Studio album by Caligula's Horse
- Released: 16 October 2015
- Studio: Heaven's Gate Studios, Brisbane
- Genre: Progressive metal; progressive rock;
- Length: 44:53
- Label: Inside Out Music
- Producer: Sam Vallen

Caligula's Horse chronology
| The Tide, the Thief & River's End (2013) | Bloom (2015) | In Contact (2017) |

Singles from Bloom
- "Marigold" Released: 29 September 2015; "Firelight" Released: 13 October 2015; "Turntail" Released: 22 March 2016;

= Bloom (Caligula's Horse album) =

Bloom is the third studio album by Australian progressive metal band Caligula's Horse. It was released through Inside Out Music on 16 October 2015 in Australia and 30 October 2015 in the United States. The album was recorded at Luna Audio Studios on the Gold Coast alongside Sam Vallen's personal studio, mixed by Brendan Anthony at Heaven's Gate Studios in Brisbane, then mastered by Jens Bogren. The album was produced by guitarist Sam Vallen. It is the last to feature rhythm guitarist Zac Greensill and drummer Geoff Irish.

==Background==
In June 2015, it was announced that Caligula's Horse had signed for a "worldwide deal" with Inside Out Music (Century Media Records). Additionally, the band announced they would be touring Australia and, for the first time, Europe later that year. Vocalist Jim Grey described the signing as "a huge step for us".

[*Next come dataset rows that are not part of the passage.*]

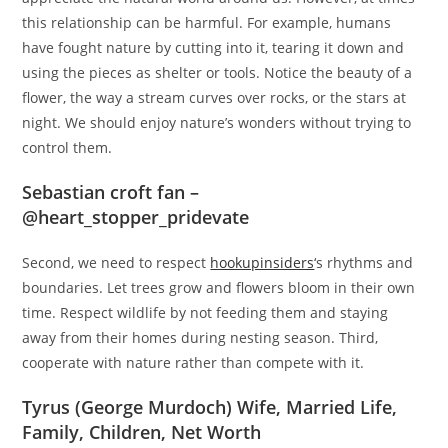
this relationship can be harmful. For example, humans
have fought nature by cutting into it, tearing it down and
using the pieces as shelter or tools. Notice the beauty of a
flower, the way a stream curves over rocks, or the stars at
night. We should enjoy nature’s wonders without trying to
control them.
Sebastian croft fan –
@heart_stopper_pridevate
Second, we need to respect
hookupinsiders
‘s rhythms and
boundaries. Let trees grow and flowers bloom in their own
time. Respect wildlife by not feeding them and staying
away from their homes during nesting season. Third,
cooperate with nature rather than compete with it.
Tyrus (George Murdoch) Wife, Married Life,
Family, Children, Net Worth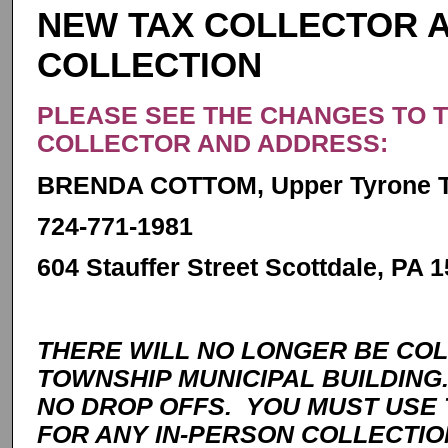
NEW TAX COLLECTOR A
COLLECTION
PLEASE SEE THE CHANGES TO 
COLLECTOR AND ADDRESS:
BRENDA COTTOM, Upper Tyrone To
724-771-1981
604 Stauffer Street Scottdale, PA 
THERE WILL NO LONGER BE COL
TOWNSHIP MUNICIPAL BUILDING
NO DROP OFFS. YOU MUST USE
FOR ANY IN-PERSON COLLECTIO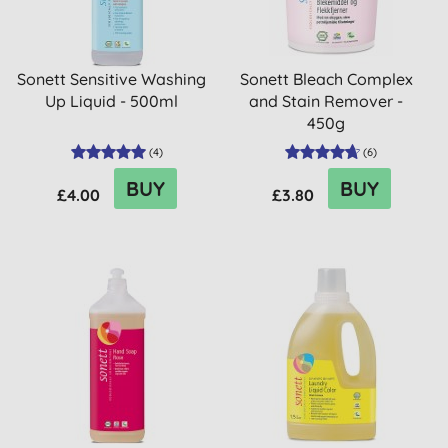
Sonett Sensitive Washing
Sonett Bleach Complex
Up Liquid - 500ml
and Stain Remover -
450g
(
4
)
(
6
)
BUY
BUY
£4.00
£3.80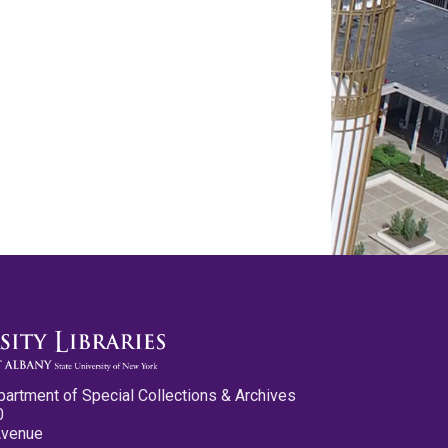
partment of Special Collections & Archives
0
Avenue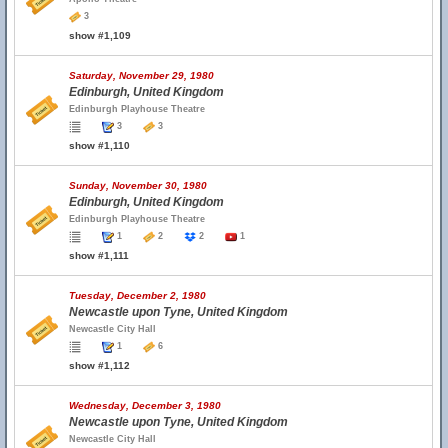
3
show #1,109
Saturday, November 29, 1980
Edinburgh, United Kingdom
Edinburgh Playhouse Theatre
3
3
show #1,110
Sunday, November 30, 1980
Edinburgh, United Kingdom
Edinburgh Playhouse Theatre
1
2
2
1
show #1,111
Tuesday, December 2, 1980
Newcastle upon Tyne, United Kingdom
Newcastle City Hall
1
6
show #1,112
Wednesday, December 3, 1980
Newcastle upon Tyne, United Kingdom
Newcastle City Hall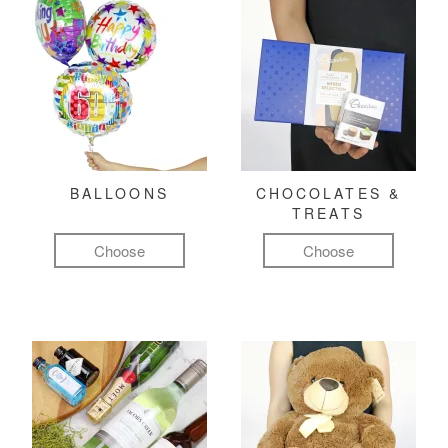
BALLOONS
CHOCOLATES &
TREATS
Choose
Choose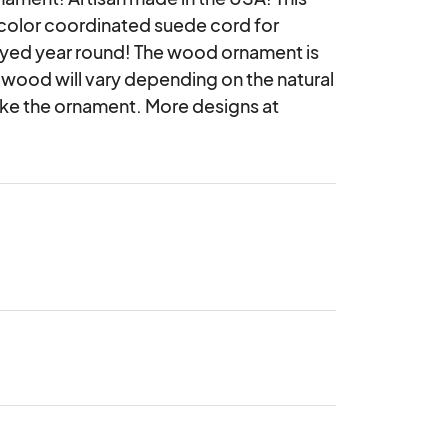
olor coordinated suede cord for 
joyed year round! The wood ornament is 
 wood will vary depending on the natural 
ke the ornament. More designs at 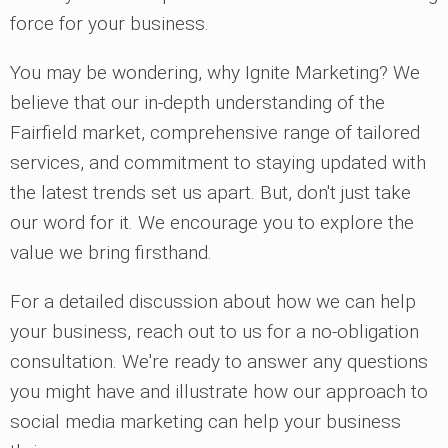
force for your business.
You may be wondering, why Ignite Marketing? We
believe that our in-depth understanding of the
Fairfield market, comprehensive range of tailored
services, and commitment to staying updated with
the latest trends set us apart. But, don't just take
our word for it. We encourage you to explore the
value we bring firsthand.
For a detailed discussion about how we can help
your business, reach out to us for a no-obligation
consultation. We're ready to answer any questions
you might have and illustrate how our approach to
social media marketing can help your business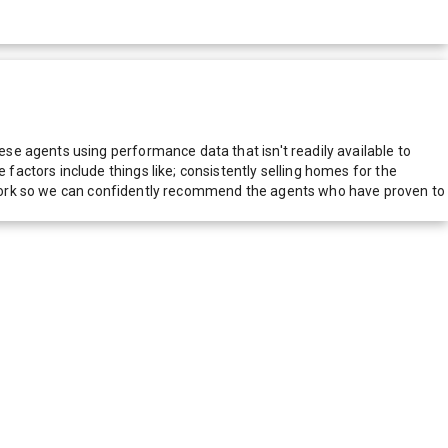
e agents using performance data that isn't readily available to
actors include things like; consistently selling homes for the
network so we can confidently recommend the agents who have proven to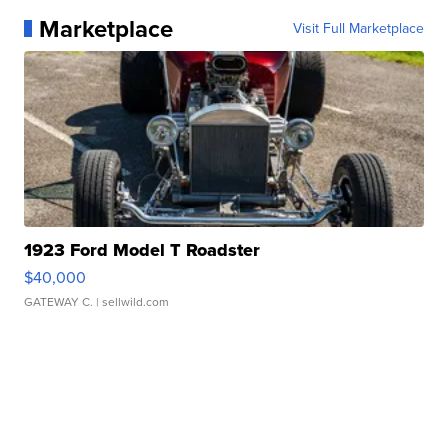
Marketplace
Visit Full Marketplace
1923 Ford Model T Roadster
$40,000
GATEWAY C.
| sellwild.com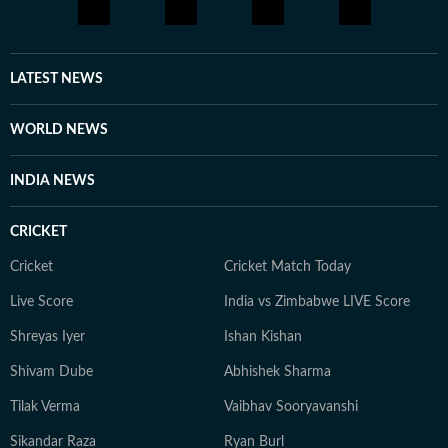
LATEST NEWS
WORLD NEWS
INDIA NEWS
CRICKET
Cricket
Cricket Match Today
Live Score
India vs Zimbabwe LIVE Score
Shreyas Iyer
Ishan Kishan
Shivam Dube
Abhishek Sharma
Tilak Verma
Vaibhav Sooryavanshi
Sikandar Raza
Ryan Burl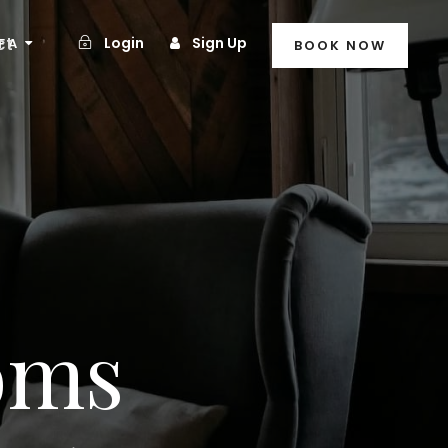
ct
Login
Sign Up
FA
BOOK NOW
oms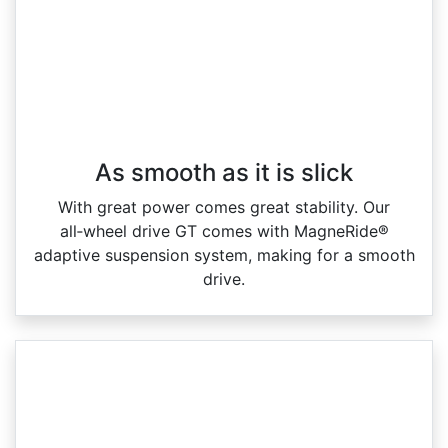
As smooth as it is slick
With great power comes great stability. Our
all‑wheel drive GT comes with MagneRide®
adaptive suspension system, making for a smooth
drive.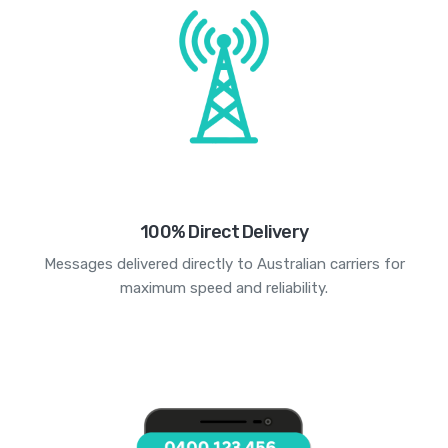
100% Direct Delivery
Messages delivered directly to Australian carriers for
maximum speed and reliability.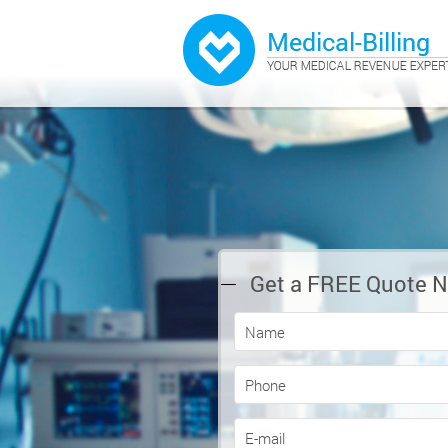
Get a FREE Quote 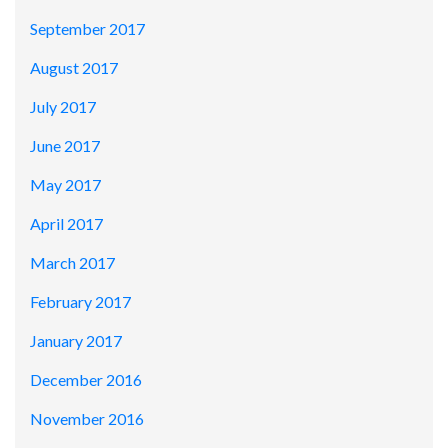
September 2017
August 2017
July 2017
June 2017
May 2017
April 2017
March 2017
February 2017
January 2017
December 2016
November 2016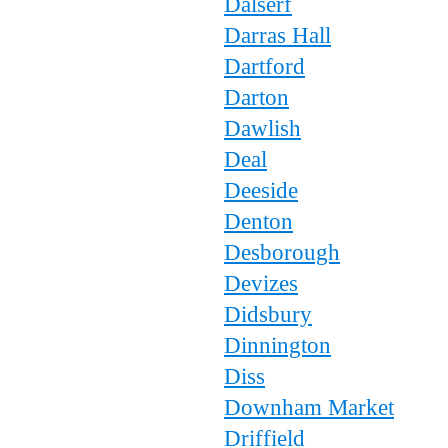
Dalserf
Darras Hall
Dartford
Darton
Dawlish
Deal
Deeside
Denton
Desborough
Devizes
Didsbury
Dinnington
Diss
Downham Market
Driffield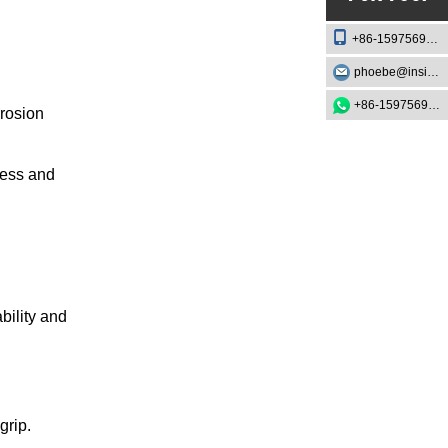
+86-15975693888
phoebe@insightknife.com.cn
+86-15975693888
rrosion
ness and
bility and
grip.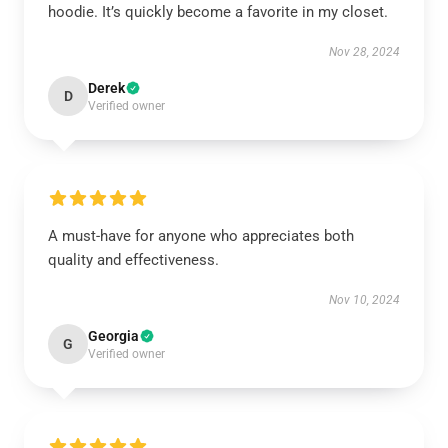
hoodie. It’s quickly become a favorite in my closet.
Nov 28, 2024
Derek
D
Verified owner
A must-have for anyone who appreciates both
quality and effectiveness.
Nov 10, 2024
Georgia
G
Verified owner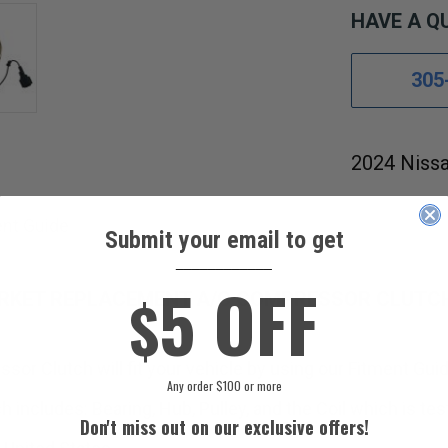
HAVE A Q
305
2024 Nissa
ent Guide
Submit your email to get
____________
5 OFF
$
ARKET REPLACEMENT A/C COMPRESSOR CLUTC
sor Clutch will fit your vehicle by using our Fitment Guid
Any order $100 or more
cludes: Bearing, Hub, Pulley, and the Coil which is test
Don't miss out on our exclusive offers!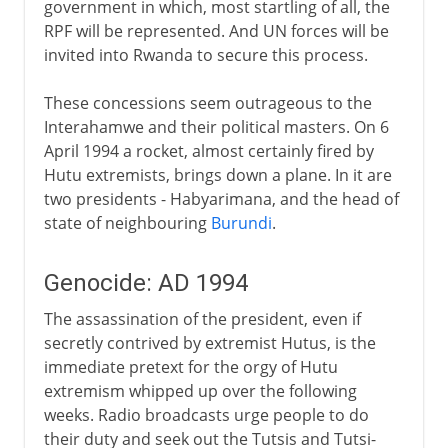
government in which, most startling of all, the
RPF will be represented. And UN forces will be
invited into Rwanda to secure this process.
These concessions seem outrageous to the
Interahamwe and their political masters. On 6
April 1994 a rocket, almost certainly fired by
Hutu extremists, brings down a plane. In it are
two presidents - Habyarimana, and the head of
state of neighbouring
Burundi
.
Genocide: AD 1994
The assassination of the president, even if
secretly contrived by extremist Hutus, is the
immediate pretext for the orgy of Hutu
extremism whipped up over the following
weeks. Radio broadcasts urge people to do
their duty and seek out the Tutsis and Tutsi-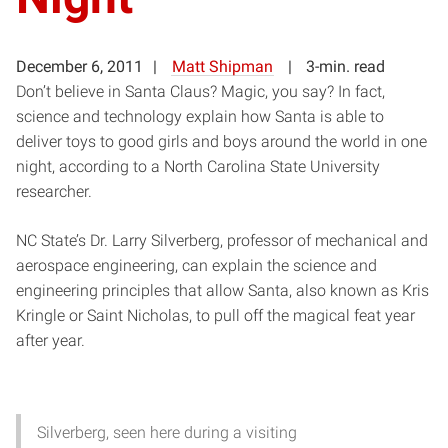
December 6, 2011
Matt Shipman
3-min. read
Don’t believe in Santa Claus? Magic, you say? In fact,
science and technology explain how Santa is able to
deliver toys to good girls and boys around the world in one
night, according to a North Carolina State University
researcher.
NC State’s Dr. Larry Silverberg, professor of mechanical and
aerospace engineering, can explain the science and
engineering principles that allow Santa, also known as Kris
Kringle or Saint Nicholas, to pull off the magical feat year
after year.
Silverberg, seen here during a visiting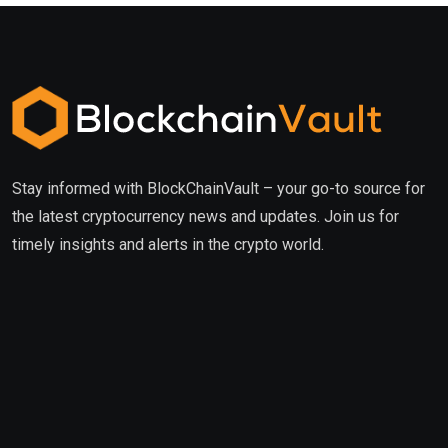
Stay informed with BlockChainVault – your go-to source for
the latest cryptocurrency news and updates. Join us for
timely insights and alerts in the crypto world.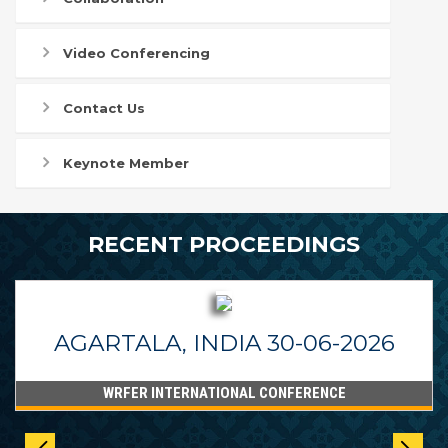
Video Conferencing
Contact Us
Keynote Member
RECENT PROCEEDINGS
AGARTALA, INDIA 30-06-2026
WRFER INTERNATIONAL CONFERENCE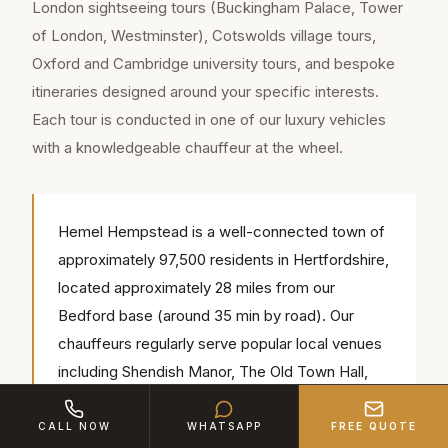
London sightseeing tours (Buckingham Palace, Tower
of London, Westminster), Cotswolds village tours,
Oxford and Cambridge university tours, and bespoke
itineraries designed around your specific interests.
Each tour is conducted in one of our luxury vehicles
with a knowledgeable chauffeur at the wheel.
Hemel Hempstead is a well-connected town of
approximately 97,500 residents in Hertfordshire,
located approximately 28 miles from our
Bedford base (around 35 min by road). Our
chauffeurs regularly serve popular local venues
including Shendish Manor, The Old Town Hall,
Amaravati Buddhist Monastery — we know the
access routes, parking and timings for each.
CALL NOW
WHATSAPP
FREE QUOTE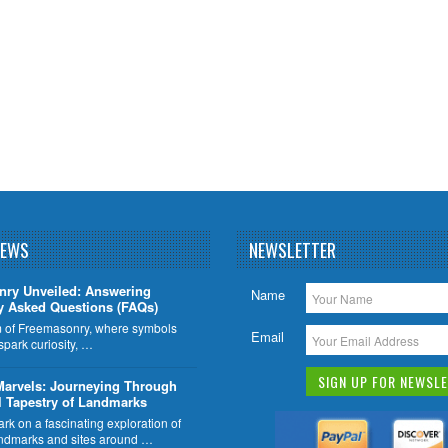
NEWS
NEWSLETTER
nry Unveiled: Answering
Name
y Asked Questions (FAQs)
lm of Freemasonry, where symbols
Email
 spark curiosity, …
Marvels: Journeying Through
l Tapestry of Landmarks
k on a fascinating exploration of
ndmarks and sites around …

In July 2015, the band revealed that their third album Bloom would be released that year in Europe on 16 October and in the United States on 30 October. Commenting on the news, Grey stated: "Bloom is very special to all of us – it's an album full of colour and life, vibrancy and energy, but one that breathes in and out with a natural ebb and flow…It's exactly what we hoped to achieve with Caligula's Horse. To us, this album has a life of its own." The band also announced dates for an extensive tour throughout Australia and Europe in support of the upcoming release.

In August 2015, Team Rock reported the track listing for the impending album featuring a short YouTube video of Jim Grey introducing each member of the band, where Grey describes Bloom as "a step away from darkness". On 29 September 2015, premiere video single "Marigold" was featured by Revolver. Grey told Revolver that the song "captures the essence of Bloom" with "pure energy", "vibrant colour", and a "powerful, uplifting message". Grey went on to discuss the theme of the song, saying "a person can not be judged by what they earn, or what they own, but by those they love, and those that love them. In that respect, I am a wealthy, wealthy man. This song is very important to me on a personal level."

Second video single "Firelight" debuted via Billboard on 13 October 2015. In an interview with Christa Titus, Grey revealed that the song is dedicated to a friend who died in 2014. Titus described the track as "closer to a traditional pop structure" and more "easygoing" compared to previous work. Grey explains this change of pace as a "natural growth" of the band's sound to avoid repeating themselves and to write "music with a message of self-belief and optimism" as "part of a step forward". Grey elaborated that this was a deliberate contrast to progressive metal that he described as sometimes "very introspective and dark" in an effort to "celebrate life" and "the beauty of life's fragility."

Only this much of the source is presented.